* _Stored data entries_
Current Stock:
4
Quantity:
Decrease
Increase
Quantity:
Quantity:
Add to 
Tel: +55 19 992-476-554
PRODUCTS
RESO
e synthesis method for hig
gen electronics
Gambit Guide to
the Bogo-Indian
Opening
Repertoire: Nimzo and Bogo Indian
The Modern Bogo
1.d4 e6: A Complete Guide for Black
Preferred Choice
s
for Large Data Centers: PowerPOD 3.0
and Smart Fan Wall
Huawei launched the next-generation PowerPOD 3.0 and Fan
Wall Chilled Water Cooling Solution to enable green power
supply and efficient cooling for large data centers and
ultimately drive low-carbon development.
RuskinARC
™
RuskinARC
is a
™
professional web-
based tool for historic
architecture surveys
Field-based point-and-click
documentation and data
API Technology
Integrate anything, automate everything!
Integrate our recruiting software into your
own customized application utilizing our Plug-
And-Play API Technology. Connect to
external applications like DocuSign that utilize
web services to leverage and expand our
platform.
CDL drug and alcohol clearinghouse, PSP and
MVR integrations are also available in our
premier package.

--

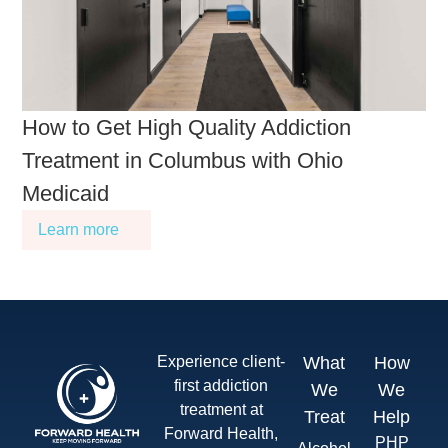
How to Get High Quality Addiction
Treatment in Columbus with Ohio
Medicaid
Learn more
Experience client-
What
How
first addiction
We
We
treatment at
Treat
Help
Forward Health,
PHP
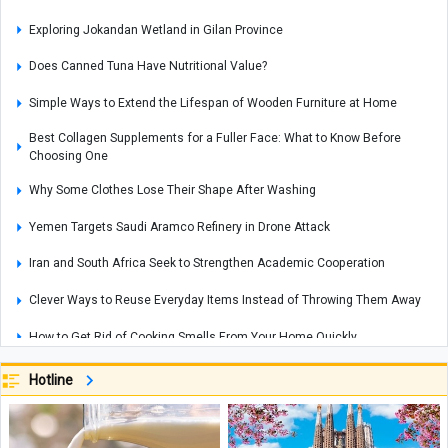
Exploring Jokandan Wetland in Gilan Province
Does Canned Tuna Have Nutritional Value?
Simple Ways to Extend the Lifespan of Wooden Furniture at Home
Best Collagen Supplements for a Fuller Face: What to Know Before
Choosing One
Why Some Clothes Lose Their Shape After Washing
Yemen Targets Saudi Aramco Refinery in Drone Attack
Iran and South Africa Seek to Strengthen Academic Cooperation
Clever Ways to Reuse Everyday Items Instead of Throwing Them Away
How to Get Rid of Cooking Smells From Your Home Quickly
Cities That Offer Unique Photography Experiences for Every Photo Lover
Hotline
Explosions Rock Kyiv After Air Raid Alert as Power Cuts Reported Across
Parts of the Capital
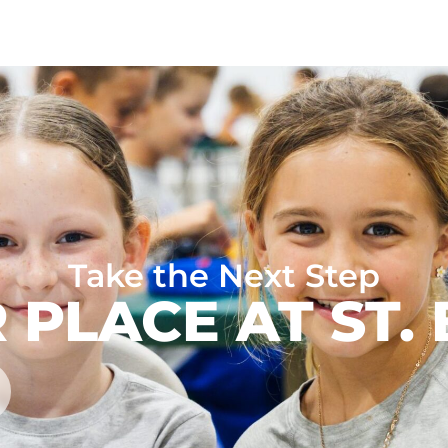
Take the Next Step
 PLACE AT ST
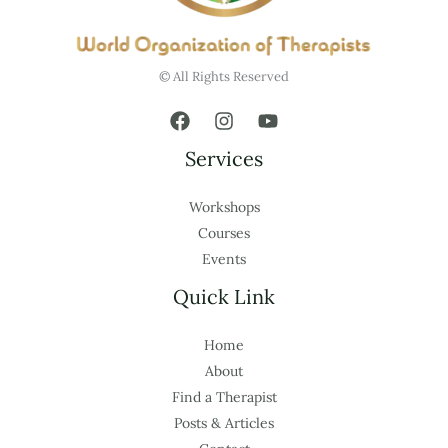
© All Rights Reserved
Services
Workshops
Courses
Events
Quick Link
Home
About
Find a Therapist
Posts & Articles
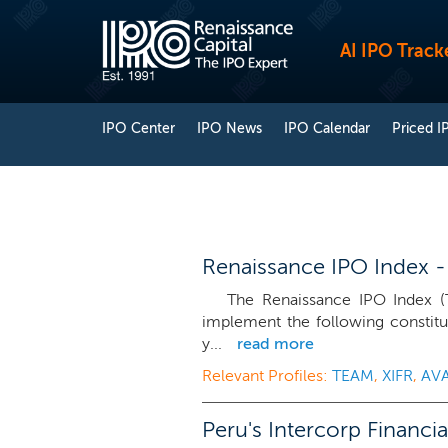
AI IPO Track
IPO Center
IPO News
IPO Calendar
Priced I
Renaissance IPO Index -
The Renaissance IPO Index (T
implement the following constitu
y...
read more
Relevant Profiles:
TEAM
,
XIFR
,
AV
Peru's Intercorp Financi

...

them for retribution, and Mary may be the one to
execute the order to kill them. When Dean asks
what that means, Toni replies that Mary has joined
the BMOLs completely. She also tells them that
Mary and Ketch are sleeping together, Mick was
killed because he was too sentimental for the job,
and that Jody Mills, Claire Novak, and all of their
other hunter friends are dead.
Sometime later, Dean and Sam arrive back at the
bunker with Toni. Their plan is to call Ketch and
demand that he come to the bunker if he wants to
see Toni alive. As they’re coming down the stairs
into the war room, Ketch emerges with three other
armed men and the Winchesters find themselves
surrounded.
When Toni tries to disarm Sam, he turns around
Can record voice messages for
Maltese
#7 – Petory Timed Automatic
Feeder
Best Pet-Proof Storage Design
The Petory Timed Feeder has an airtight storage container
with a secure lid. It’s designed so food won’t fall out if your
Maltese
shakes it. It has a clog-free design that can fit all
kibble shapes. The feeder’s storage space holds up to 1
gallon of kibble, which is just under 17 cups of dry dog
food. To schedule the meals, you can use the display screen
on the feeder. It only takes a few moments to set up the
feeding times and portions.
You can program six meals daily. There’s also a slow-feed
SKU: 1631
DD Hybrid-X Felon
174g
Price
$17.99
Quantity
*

* _Problem description_
Go through the records line by line, and copy each line that holds the string "Wall".

* _Written reply_
and Smart Fan Wall
Wall Chilled Water Cooling Solution to enable green power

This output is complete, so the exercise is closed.